1 February 2017, Singapore. Significant developments in Singapore’s patents laws are expected to kick in soon in the near future. The key highlights are as follows:
- Expanding the scope of the 12-month Grace Period[i] for exempting novelty-destroying disclosures (implementation date not yet announced; likely last quarter of 2017);
- New statutory declaration (“SD”) requirement for the Grace Period, pre-grant and post-grant[ii];
- Closure of the Foreign Route, also known as the Supplementary Examination route (“SUP”) (implementation date: 1 January 2020); and
- Increasing the leeway for withdrawal of an initial examination (“EX”) request and filing a fresh EX request under another route.
What follows is a more in-depth comparison between the current and forthcoming positions.
- Expanding the scope of the 12-month Grace Period provision
Currently, applicants are given an opportunity to patent their invention even though it has been disclosed 12 months prior to the filing of the patent application. However, this applies only to three limited situations, namely, where the disclosure:
- occurred within 12 months prior to the filing date of the patent application in Singapore;
- occurred due to a breach of confidence; or
- was made at a recognised international exhibition or to a learned society.
In all other situations, the disclosure would result in a loss of the ability to obtain a patent in Singapore.
In addition, currently, a patent applicant who wishes for the disclosure of the invention at an international exhibition to qualify for the Grace Period is required to inform the Registrar of Patents on the same day of the patent application filing. He is also required to file a certificate issued by the authority responsible for the exhibition, stating that the invention was in fact exhibited there.
Upon implementation of the changes in law, all types of disclosure by the applicant will qualify for the Grace Period. The 12-month Grace Period under the new law will be given in all situations, and no longer only in three limited situations. In other words, where an invention has been publicly disclosed within 12 months prior to the patent application filing, Singapore patent rights can still be obtained. There will also no longer be a requirement to submit a certificate from the exhibition authority (for international exhibitions).
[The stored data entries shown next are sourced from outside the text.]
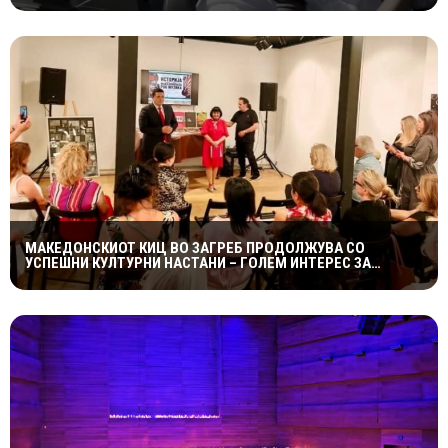
МАКЕДОНСКИОТ КИЦ ВО ЗАГРЕБ ПРОДОЛЖУВА СО
УСПЕШНИ КУЛТУРНИ НАСТАНИ – ГОЛЕМ ИНТЕРЕС ЗА
„ИСТОРИЈА НА МАКЕДОНСКАТА РОК МУЗИКА“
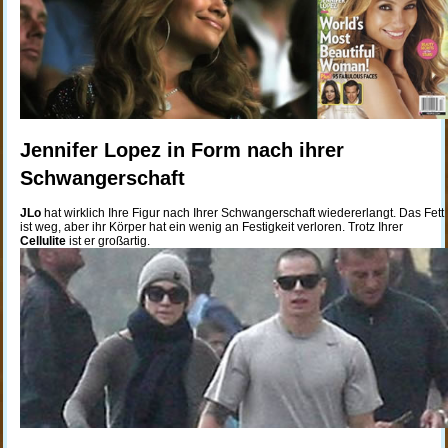
Jennifer Lopez in Form nach ihrer
Schwangerschaft
JLo
hat wirklich Ihre Figur nach Ihrer Schwangerschaft wiedererlangt. Das Fett
ist weg, aber ihr Körper hat ein wenig an Festigkeit verloren. Trotz Ihrer
Cellulite
ist er großartig.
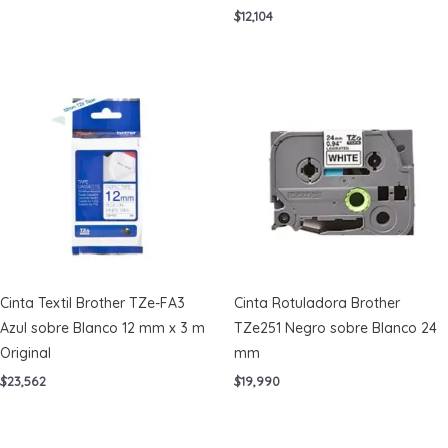
$
12,104
Cinta Textil Brother TZe-FA3
Cinta Rotuladora Brother
Azul sobre Blanco 12 mm x 3 m
TZe251 Negro sobre Blanco 24
Original
mm
$
23,562
$
19,990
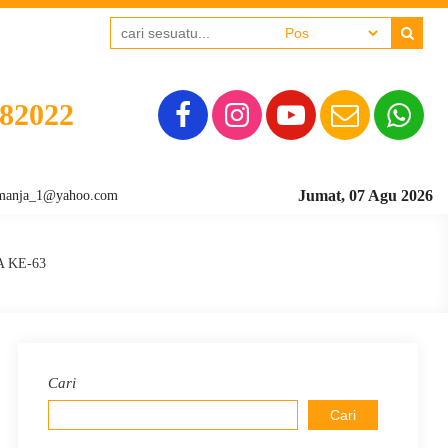
382022
Jumat, 07 Agu 2026
_1@yahoo.com
 KE-63
Cari
Cari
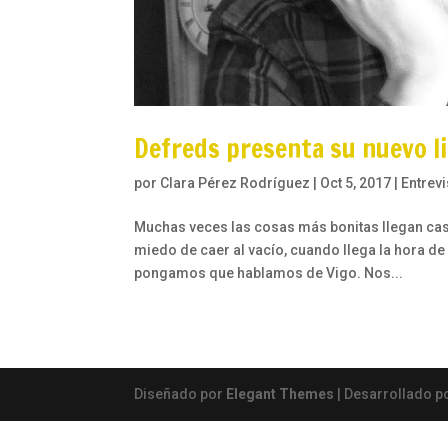
Defreds presenta su nuevo l
por
Clara Pérez Rodríguez
|
Oct 5, 2017
|
Entrevi
Muchas veces las cosas más bonitas llegan casi 
miedo de caer al vacío, cuando llega la hora de 
pongamos que hablamos de Vigo. Nos...
Diseñado por
Elegant Themes
| Desarrollado p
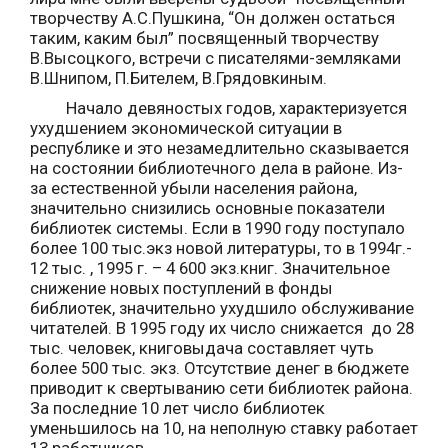
творчеству А.С.Пушкина, “Он должен остаться
таким, каким был” посвященный творчеству
В.Высоцкого, встречи с писателями-земляками
В.Шнипом, П.Бителем, В.Грядовкиным.
Начало девяностых годов, характеризуется
ухудшением экономической ситуации в
республике и это незамедлительно сказывается
на состоянии библиотечного дела в районе. Из-
за естественной убыли населения района,
значительно снизились основные показатели
библиотек системы. Если в 1990 году поступало
более 100 тыс.экз новой литературы, то в 1994г.-
12 тыс. , 1995 г. – 4 600 экз.книг. Значительное
снижение новых поступлений в фонды
библиотек, значительно ухудшило обслуживание
читателей. В 1995 году их число снижается до 28
тыс. человек, книговыдача составляет чуть
более 500 тыс. экз. Отсутствие денег в бюджете
приводит к свертыванию сети библиотек района.
За последние 10 лет число библиотек
уменьшилось на 10, на неполную ставку работает
13 работников.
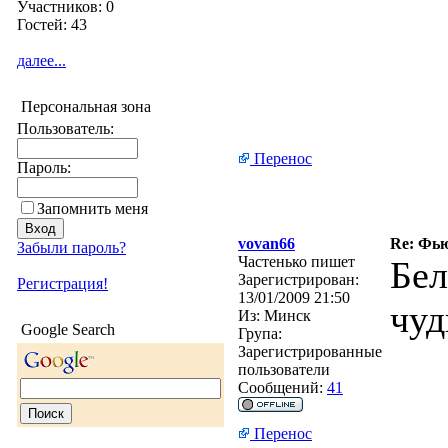
Участников: 0
Гостей: 43
далее...
Персональная зона
Пользователь:
Перенос
Пароль:
Запомнить меня
vovan66
Re: Фью
Забыли пароль?
Частенько пишет
Бел
Зарегистрирован:
Регистрация!
13/01/2009 21:50
чуд
Из:
Минск
Google Search
Група:
Зарегистрированные
пользователи
Сообщений:
41
Перенос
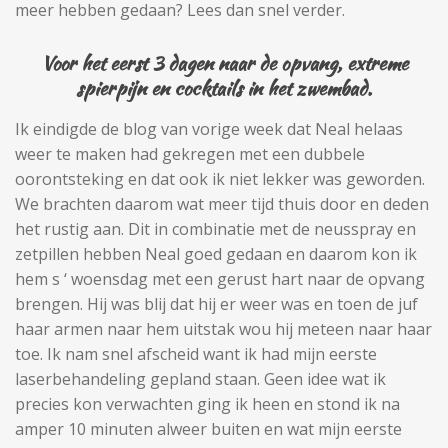
meer hebben gedaan? Lees dan snel verder.
Voor het eerst 3 dagen naar de opvang, extreme
spierpijn en cocktails in het zwembad.
Ik eindigde de blog van vorige week dat Neal helaas
weer te maken had gekregen met een dubbele
oorontsteking en dat ook ik niet lekker was geworden.
We brachten daarom wat meer tijd thuis door en deden
het rustig aan. Dit in combinatie met de neusspray en
zetpillen hebben Neal goed gedaan en daarom kon ik
hem s ‘ woensdag met een gerust hart naar de opvang
brengen. Hij was blij dat hij er weer was en toen de juf
haar armen naar hem uitstak wou hij meteen naar haar
toe. Ik nam snel afscheid want ik had mijn eerste
laserbehandeling gepland staan. Geen idee wat ik
precies kon verwachten ging ik heen en stond ik na
amper 10 minuten alweer buiten en wat mijn eerste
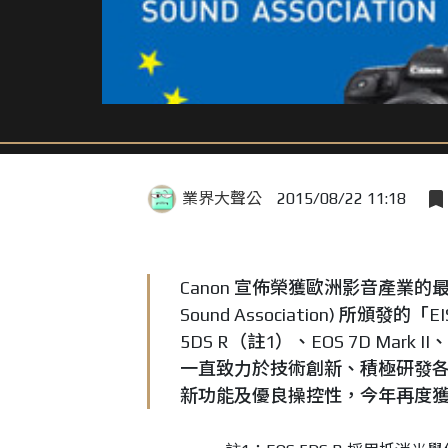
業界大聲公
2015/08/22 11:18
Canon 宣佈榮獲歐洲影音產業的最高榮譽
Sound Association) 所頒發的「
5DS R（註1）、EOS 7D Mark II
一直致力於技術創新、積極研發
新功能及優良操控性，今年再度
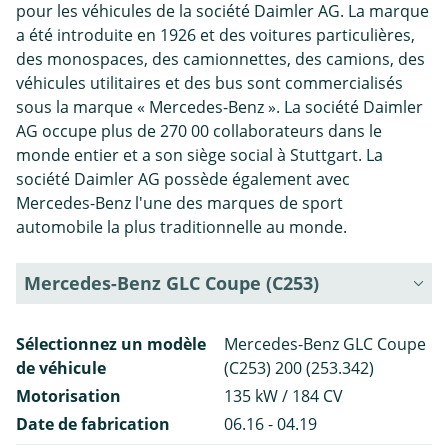
pour les véhicules de la société Daimler AG. La marque
a été introduite en 1926 et des voitures particulières,
des monospaces, des camionnettes, des camions, des
véhicules utilitaires et des bus sont commercialisés
sous la marque « Mercedes-Benz ». La société Daimler
AG occupe plus de 270 00 collaborateurs dans le
monde entier et a son siège social à Stuttgart. La
société Daimler AG possède également avec
Mercedes-Benz l'une des marques de sport
automobile la plus traditionnelle au monde.
Mercedes-Benz GLC Coupe (C253)
Sélectionnez un modèle
Mercedes-Benz GLC Coupe
de véhicule
(C253) 200 (253.342)
Motorisation
135 kW / 184 CV
Date de fabrication
06.16 - 04.19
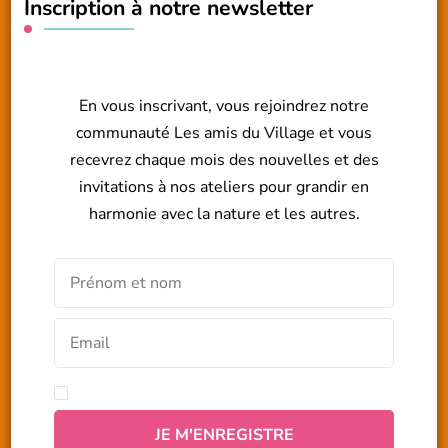
Inscription à notre newsletter
En vous inscrivant, vous rejoindrez notre
communauté Les amis du Village et vous
recevrez chaque mois des nouvelles et des
invitations à nos ateliers pour grandir en
harmonie avec la nature et les autres.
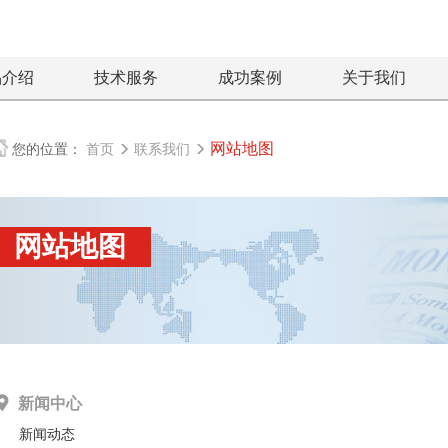
品介绍
技术服务
成功案例
关于我们
网站地图
您的位置：
首页
联系我们
网站地图
新闻中心
新闻动态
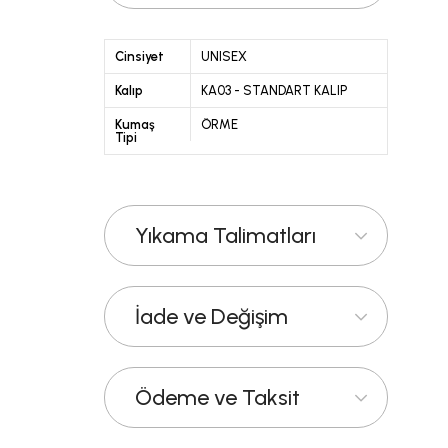
Cinsiyet
UNISEX
Kalıp
KA03 - STANDART KALIP
Kumaş
ÖRME
Tipi
Yıkama Talimatları
İade ve Değişim
Ödeme ve Taksit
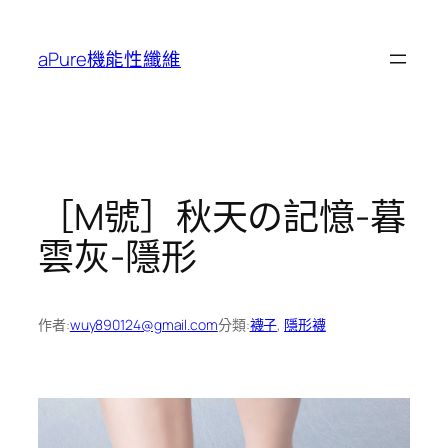
跳
至
aPure機能性纖維
主
要
內
容
［M號］秋天の記憶-暮
雲灰-隱形
作者:
wuy890124@gmail.com
分類:
襪子
, 
隱形襪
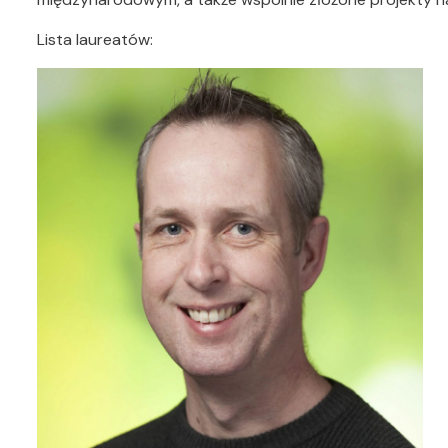
Lista laureatów:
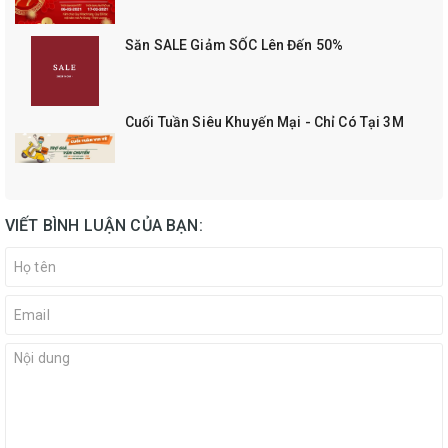
Săn SALE Giảm SỐC Lên Đến 50%
Cuối Tuần Siêu Khuyến Mại - Chỉ Có Tại 3M
VIẾT BÌNH LUẬN CỦA BẠN:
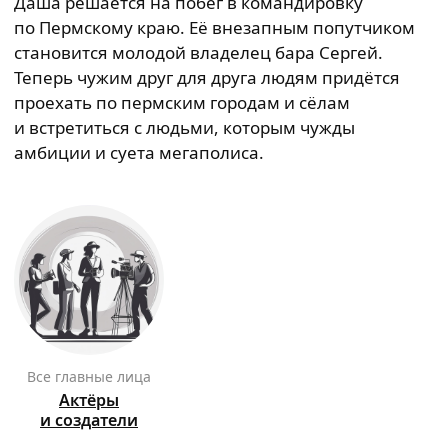
Даша решается на побег в командировку
по Пермскому краю. Её внезапным попутчиком
становится молодой владелец бара Сергей.
Теперь чужим друг для друга людям придётся
проехать по пермским городам и сёлам
и встретиться с людьми, которым чужды
амбиции и суета мегаполиса.
Все главные лица
Актёры
и создатели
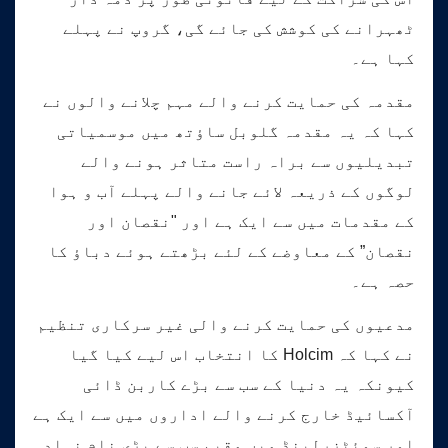
ٹھہرانے کی کوشش کی جائے گی، گروپ نے پہلے
کہا ہے۔
مقدمہ کی حمایت کرنے والے مہم چلانے والوں نے
کہا کہ یہ مقدمہ گلوبل ساؤتھ میں موسمیاتی
تبدیلیوں سے براہ راست متاثر ہونے والے
لوگوں کے ذریعہ لائے جانے والے پہلے آب و ہوا
کے مقدمات میں سے ایک ہے اور "نقصان اور
نقصان” کے معاوضے کے لئے بڑھتے ہوئے دباؤ کا
حصہ ہے۔
مدعیوں کی حمایت کرنے والی غیر سرکاری تنظیم
نے کہا کہ Holcim کا انتخاب اس لیے کیا گیا
کیونکہ یہ دنیا کے سب سے بڑے کاربن ڈائی
آکسائیڈ خارج کرنے والے اداروں میں سے ایک ہے
اور سوئٹزرلینڈ میں مقیم سب سے بڑی نام نہاد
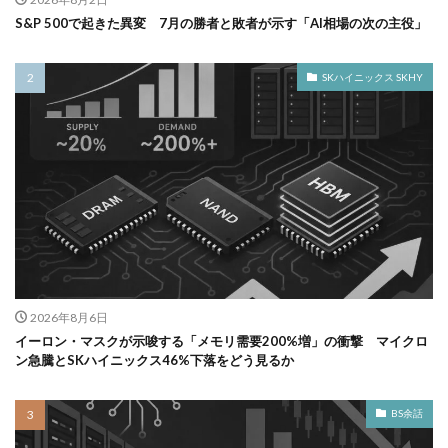
S&P 500で起きた異変 7月の勝者と敗者が示す「AI相場の次の主役」
SKハイニックス SKHY
2026年8月6日
イーロン・マスクが示唆する「メモリ需要200%増」の衝撃 マイクロ
ン急騰とSKハイニックス46%下落をどう見るか
BS余話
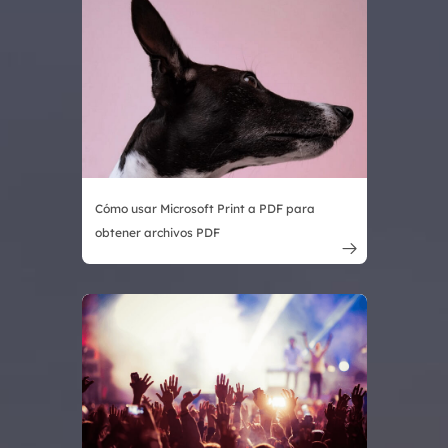
Cómo usar Microsoft Print a PDF para
obtener archivos PDF

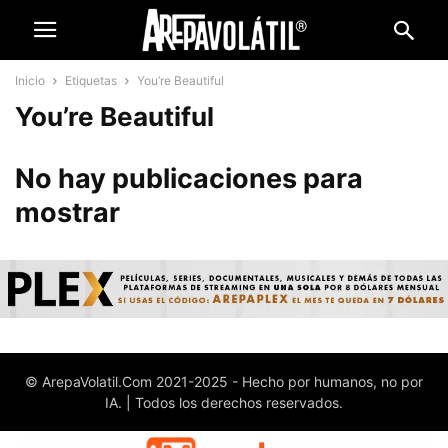
Inicio
Etiquetas
You’re Beautiful
You’re Beautiful
No hay publicaciones para
mostrar
© ArepaVolatil.Com 2021-2025 - Hecho por humanos, no por
IA. | Todos los derechos reservados.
Below are several interesting observations by patent attorneys of jurisdictions that have similar Grace Period provisions as to how Grace Period has impacted businesses and patent applicants in their countries, how often it is relied on and what requirements, if any, are to be satisfied before relying on such Grace Period:
The Grace Period is a useful and important tool to protect an inventor’s right. The Grace Period has been particularly useful for universities, national research institutes and small businesses. It has also been useful for commercialised products having short lifetimes or requiring fast market release. In the above cases, the Grace Period has allowed earlier disclosure of inventions for the public or faster release of products (which may be helpful for technical innovation) without destroying the novelty element.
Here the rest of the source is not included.